Russell Ackoff (1919 – 2009)

ackoffSo, clearly, there are lots of genuine giants.

For me personally: Deming is the modern* father and Seddon is a current prodigy…but if I had to pick my favourite giant, it would be Russ Ackoff.

(*there were obviously many giants before him…and before them…etc)

Ackoff was a Professor at Wharton Business School in America and is credited with being a pioneer of operational research, systems thinking and management science.

He combined staggering intelligence and a rare ability to look at things differently with razor sharp humour wrapped up in humility. During his long career he consulted to/ educated (and hugely influenced) hundreds of organisations in his native USA and abroad. He authored or co-authored dozens of books and published hundreds of articles in a variety of journals.

Peter Drucker (the famous management consultant) was heavily influenced by Ackoff, writing in a letter to him your work…saved me…from sloppiness parading as ‘insight’.”

Ackoff cared deeply about educating people, holding strong views against ‘management gurus’ – which I wrote about in this earlier post. He was highly sceptical about the supposed ‘next big thing’ being preached from the never ending publishing of bestselling management books.

Systems thinking

Explaining the hugely important idea of systems thinking to people for the first time is no easy feat, which is why I use a brilliant Russ Ackoff youtube – he is funny, yet crisp and clear in his dialogue. It is truly worthwhile viewing (often).

His decades of research on systems thinking delved into deep stuff (way over my head) but the foundational basics are extraordinarily important if organisations actually want to deliver against their stated purposes.

Management f-Laws

He took his humour seriously :).

He developed the term ‘management f-Law’ to describe an observation of bad leadership and/ or misplaced wisdom that often surrounds management in organisations.

In 2006 he published a collection of over 80 management f-Laws that “are truths about organisations that we might wish to deny or ignore.”…and of course he wrote about them in the best way possible – humorously.
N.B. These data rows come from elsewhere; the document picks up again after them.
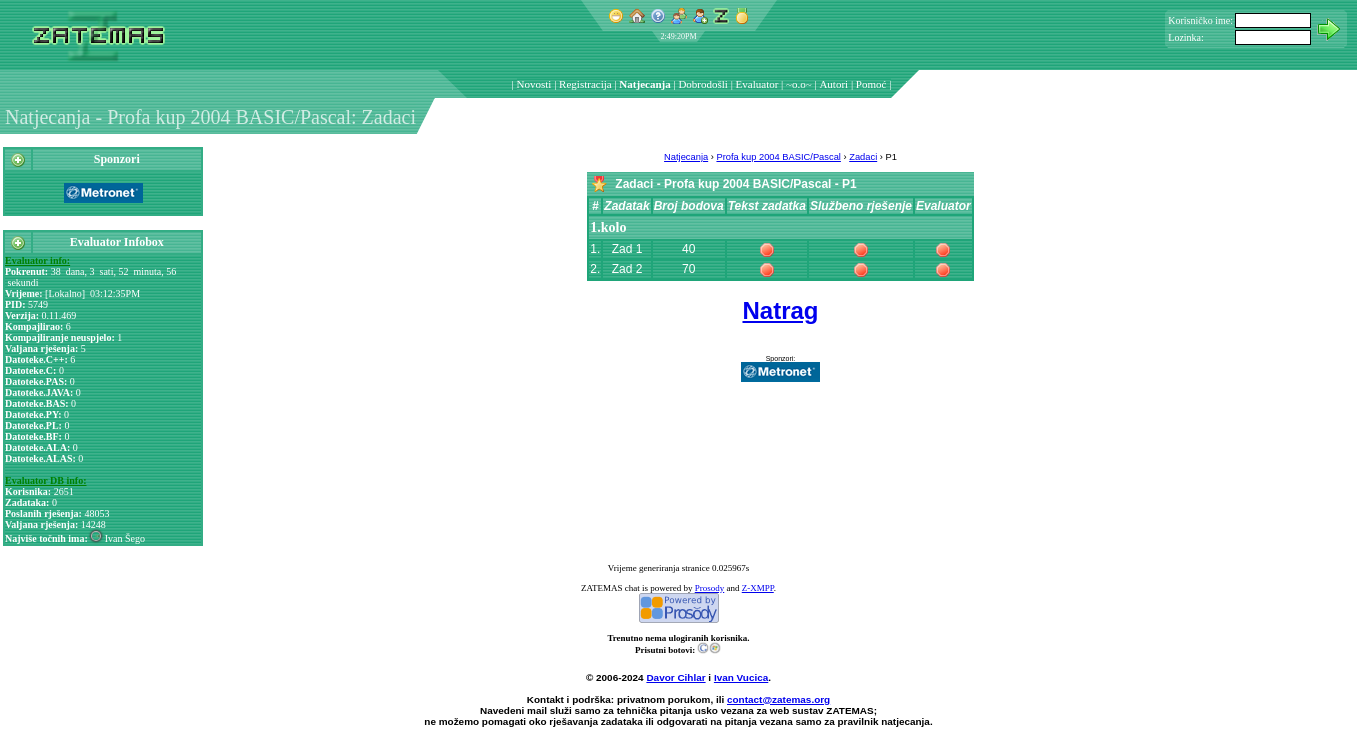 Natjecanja (644, 84)
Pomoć (871, 84)
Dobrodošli (703, 84)
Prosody (710, 588)
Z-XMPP (758, 588)
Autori (833, 84)
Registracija (585, 84)
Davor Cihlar (675, 677)
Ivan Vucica (741, 677)
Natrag (780, 310)
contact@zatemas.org (778, 699)
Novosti (534, 84)
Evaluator (757, 84) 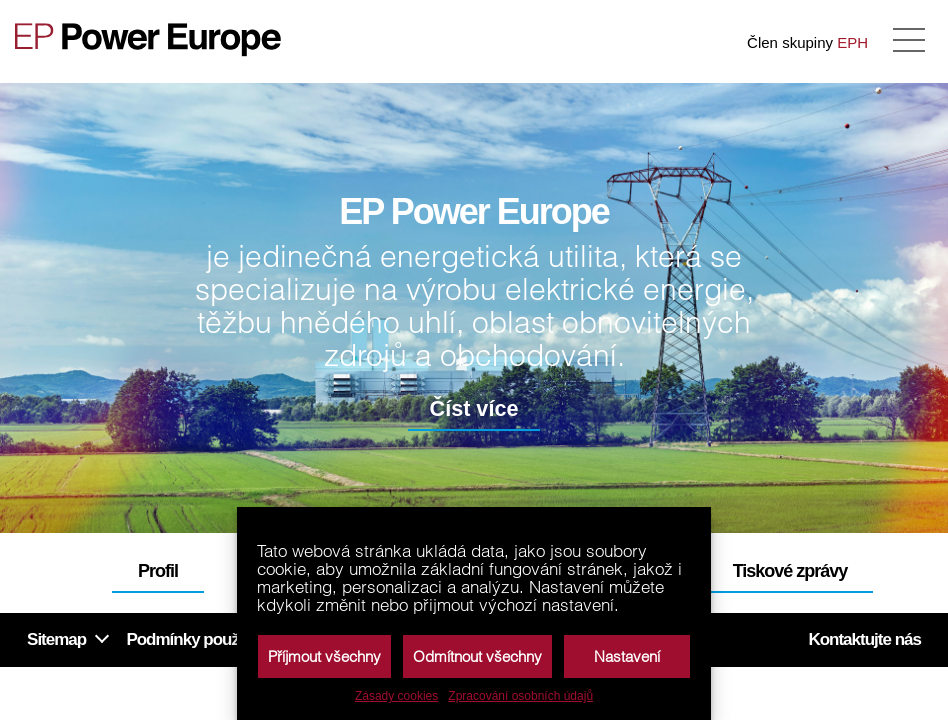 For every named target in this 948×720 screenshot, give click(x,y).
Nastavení (627, 656)
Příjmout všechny (324, 656)
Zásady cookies (396, 696)
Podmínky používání (199, 639)
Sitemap (56, 639)
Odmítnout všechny (477, 656)
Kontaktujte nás (864, 639)
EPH (852, 42)
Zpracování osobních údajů (520, 696) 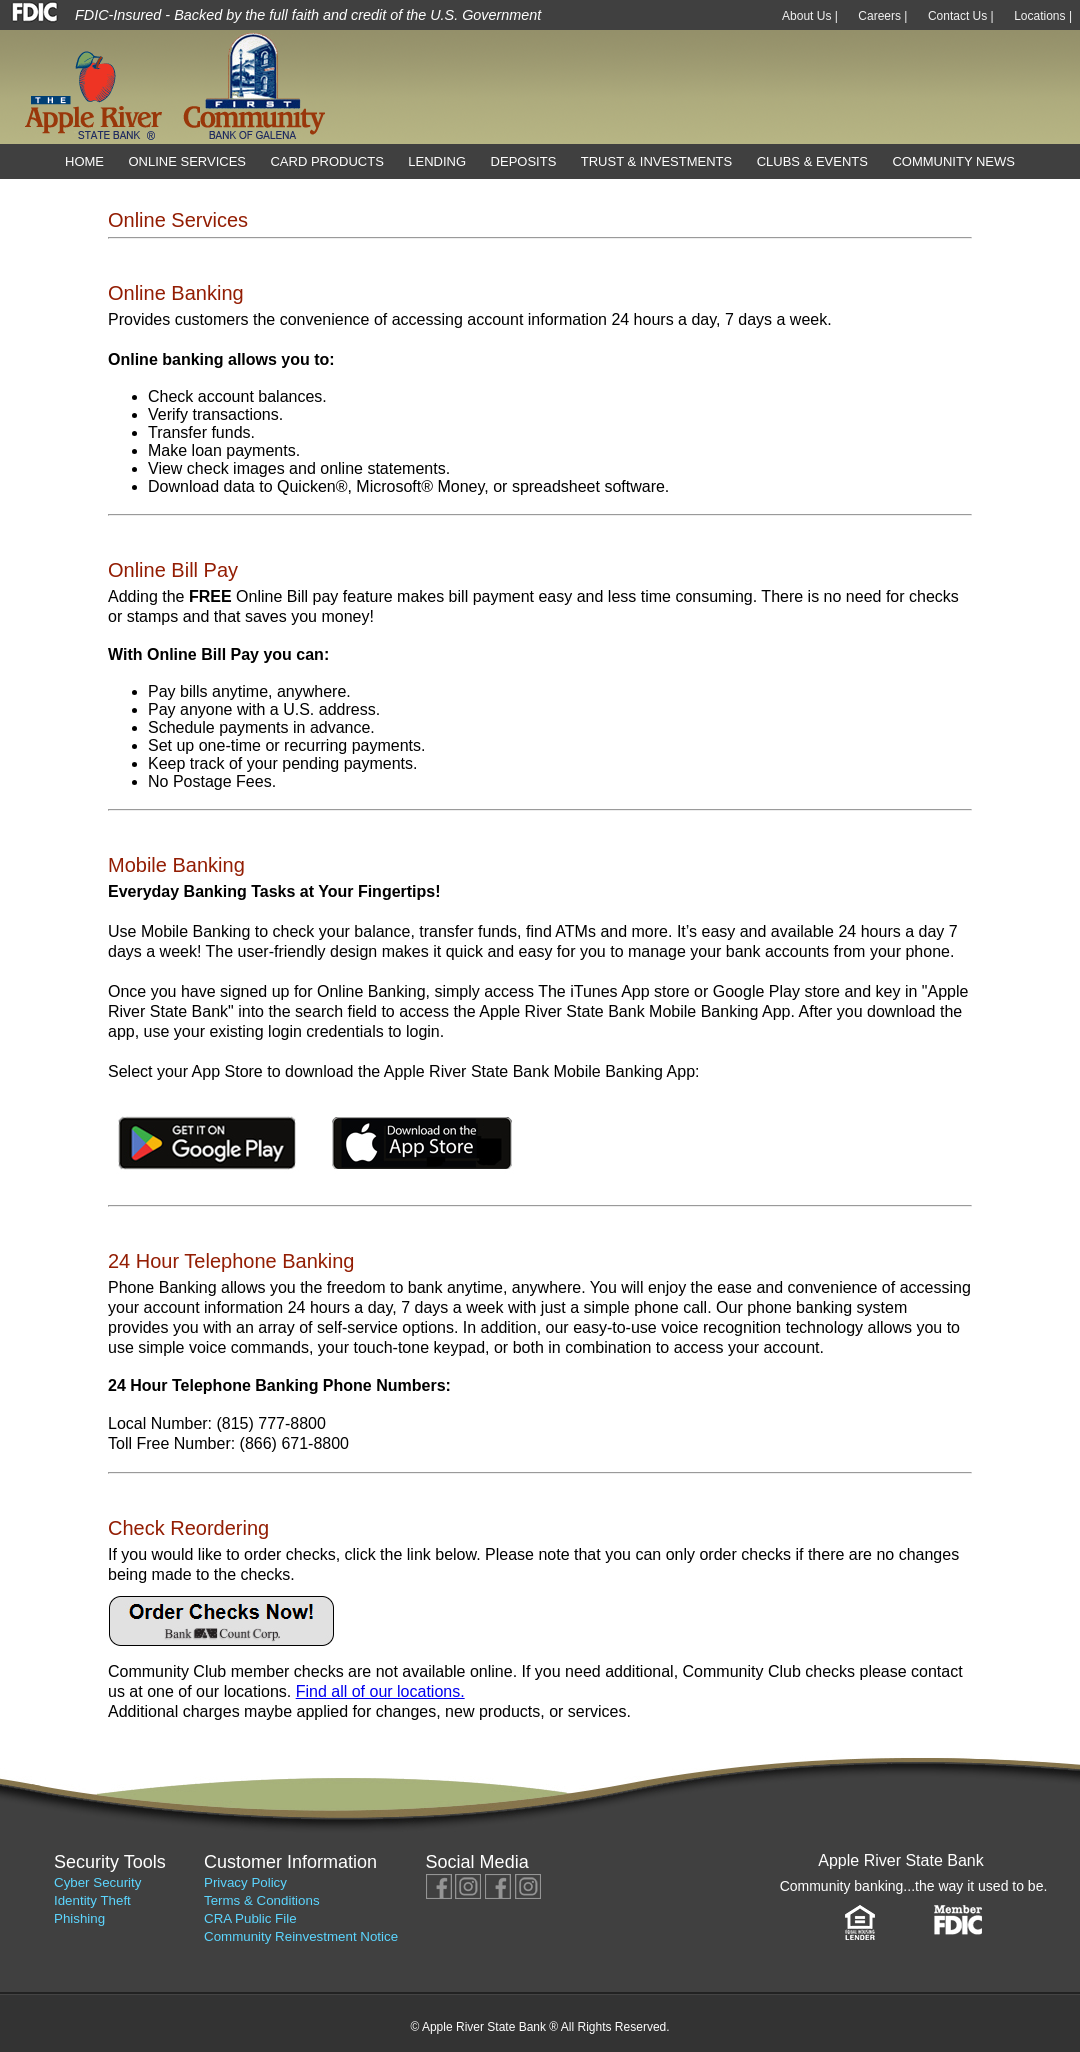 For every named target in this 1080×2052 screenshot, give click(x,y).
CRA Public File (250, 1918)
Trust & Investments (656, 161)
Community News (953, 161)
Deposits (524, 161)
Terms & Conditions (262, 1900)
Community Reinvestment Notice (301, 1936)
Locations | (1043, 16)
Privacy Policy (245, 1882)
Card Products (326, 161)
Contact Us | (961, 16)
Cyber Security (97, 1882)
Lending (437, 161)
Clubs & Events (812, 161)
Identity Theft (92, 1900)
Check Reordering (188, 1528)
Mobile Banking (176, 865)
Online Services (187, 161)
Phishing (79, 1918)
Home (84, 161)
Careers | (882, 16)
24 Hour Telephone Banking (231, 1261)
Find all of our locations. (380, 1691)
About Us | (810, 16) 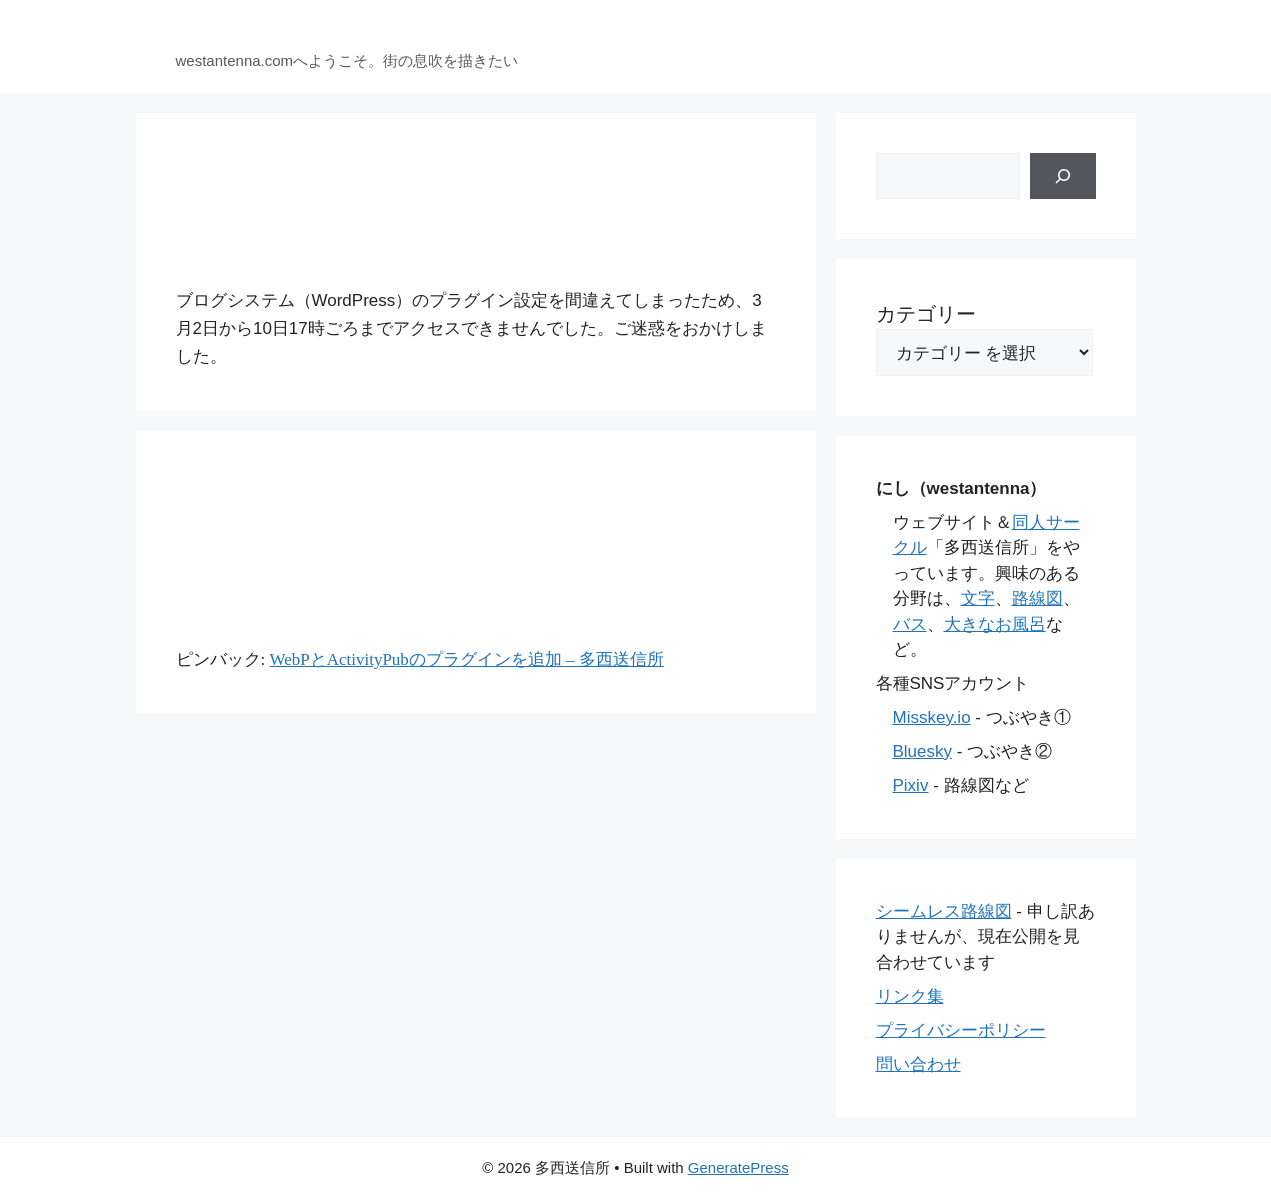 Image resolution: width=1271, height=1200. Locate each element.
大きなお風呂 (995, 624)
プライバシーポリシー (961, 1030)
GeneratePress (738, 1167)
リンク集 (910, 996)
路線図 (1037, 598)
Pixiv (911, 785)
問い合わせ (918, 1064)
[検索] (1063, 176)
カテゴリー (926, 314)
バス (910, 624)
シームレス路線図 (944, 911)
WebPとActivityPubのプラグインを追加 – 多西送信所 (466, 659)
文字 (978, 598)
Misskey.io (932, 717)
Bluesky (923, 751) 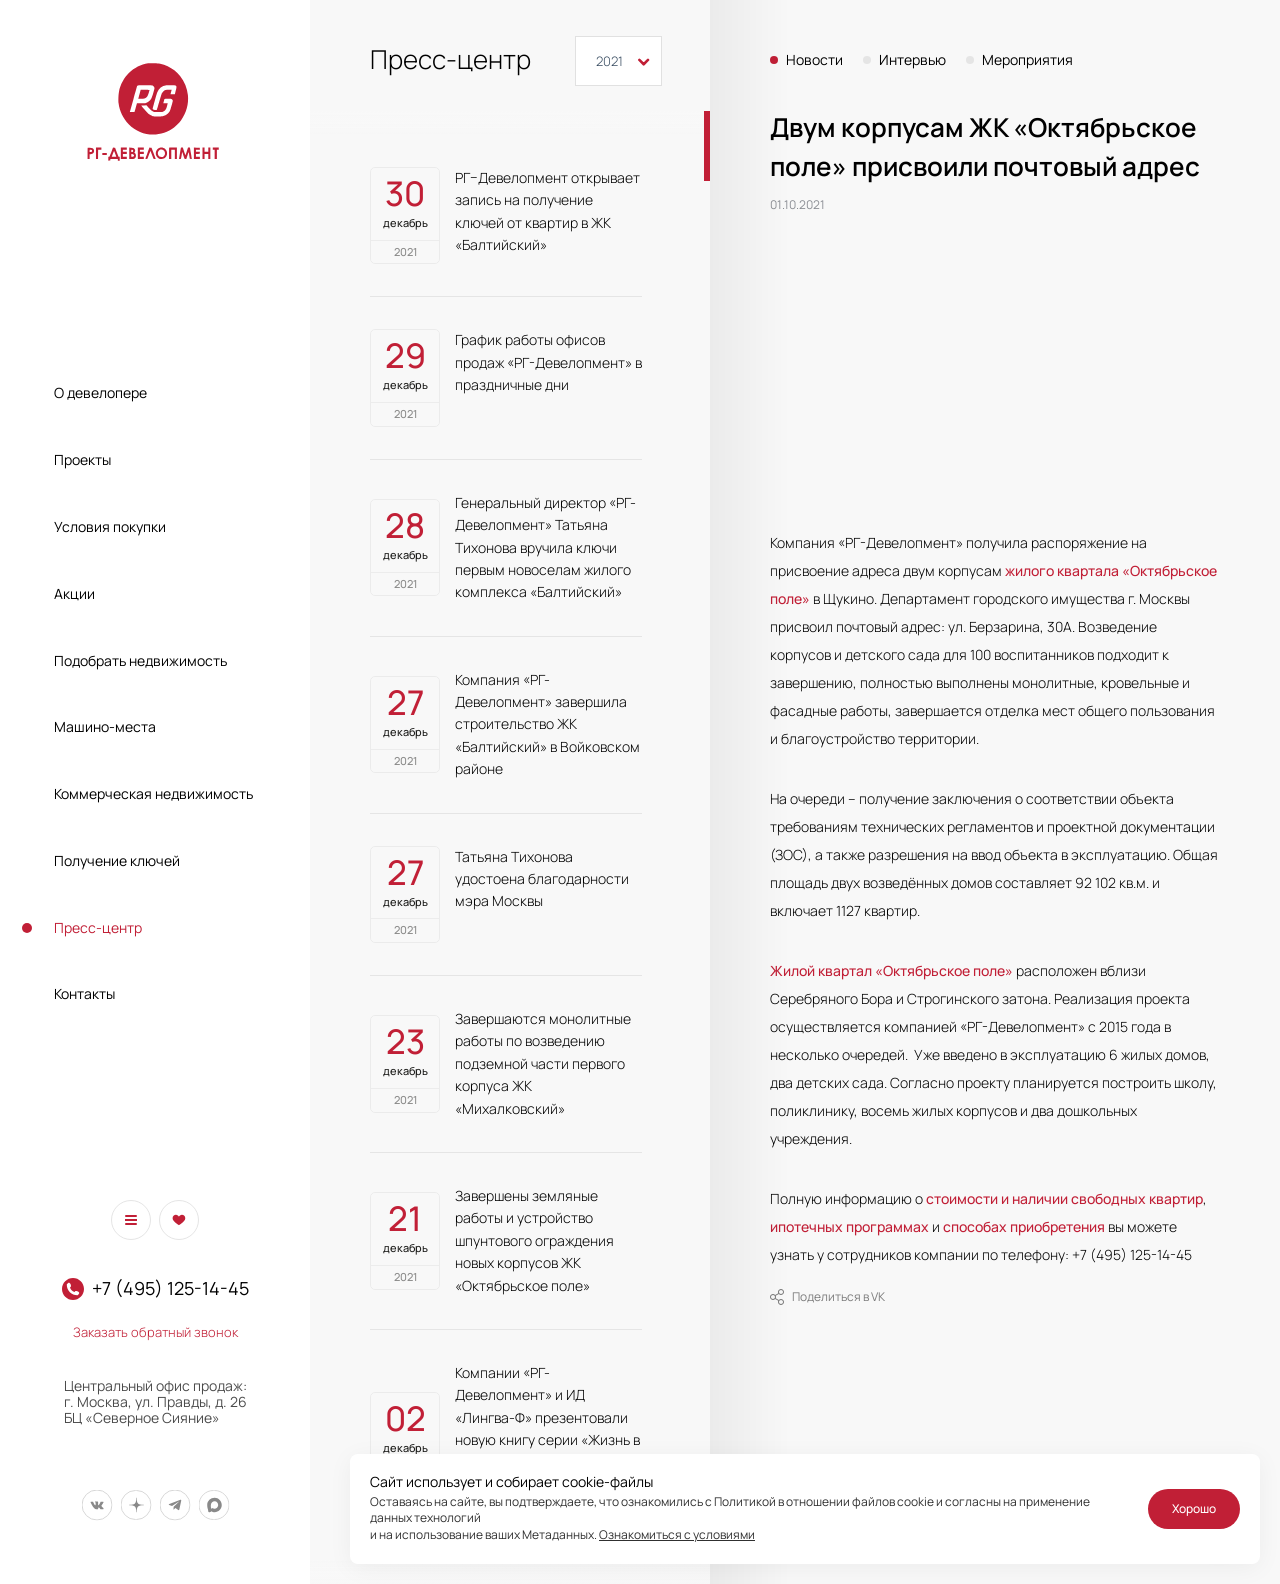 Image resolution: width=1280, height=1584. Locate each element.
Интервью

Here are a few taster f-Laws:

  • An organisation’s planning horizon is the same as it’s CEO’s retirement horizon;  
  • The only thing more difficult than starting something new in an organisation is stopping something old;  
  • The less important an issue is, the more time managers spend discussing it;  
  • It is very difficult for those inside a box to think outside of it;  
  • Business schools are as difficult to change as cemeteries, and for the same reasons.

 

Here’s Ackoff’s classic logic on ‘doing the wrong things right’*

“The righter we do the wrong thing, the wronger we become.

  • When we make a mistake doing the wrong thing and correct it, we become wronger;
  • When we make a mistake doing the right thing and correct it, we become righter.

Therefore, it is better to do the right thing wrong than the wrong thing right. Most of our current problems are the result of policy makers and managers busting a gut to do the wrong thing right.

Getting the right thing wrong is better than putting the wrong thing right.”

(* I used this idea in my earlier post on incentives).

 

…and finally, a great Ackoff ‘systems thinking’ quote:

“Managers are not confronted with problems that are independent of each other; but with dynamic situations that consist of complex systems of changing problems that interact with each other. I call such situations messes…Managers do not solve problems, they manage messes.”